- Assignment: Would you reproduce the data below exactly, please, leaving out its images?

- Provided material:
◆ ◆ ◆ ◆ ◆

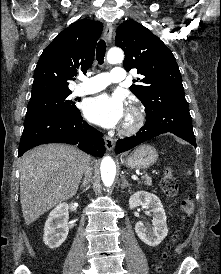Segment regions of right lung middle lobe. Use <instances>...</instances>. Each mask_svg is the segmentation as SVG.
I'll use <instances>...</instances> for the list:
<instances>
[{
  "label": "right lung middle lobe",
  "mask_w": 221,
  "mask_h": 274,
  "mask_svg": "<svg viewBox=\"0 0 221 274\" xmlns=\"http://www.w3.org/2000/svg\"><path fill=\"white\" fill-rule=\"evenodd\" d=\"M71 93L58 94L30 100L25 119L55 112H63L71 115L80 113L75 102L68 97Z\"/></svg>",
  "instance_id": "dd1d6c3e"
}]
</instances>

◆ ◆ ◆ ◆ ◆

- Reply:
Segment regions of right lung middle lobe. Use <instances>...</instances>. Each mask_svg is the segmentation as SVG.
I'll use <instances>...</instances> for the list:
<instances>
[{
  "label": "right lung middle lobe",
  "mask_w": 221,
  "mask_h": 274,
  "mask_svg": "<svg viewBox=\"0 0 221 274\" xmlns=\"http://www.w3.org/2000/svg\"><path fill=\"white\" fill-rule=\"evenodd\" d=\"M71 93L58 94L30 100L25 119L55 112H63L71 115L80 113L75 102L68 97Z\"/></svg>",
  "instance_id": "dd1d6c3e"
}]
</instances>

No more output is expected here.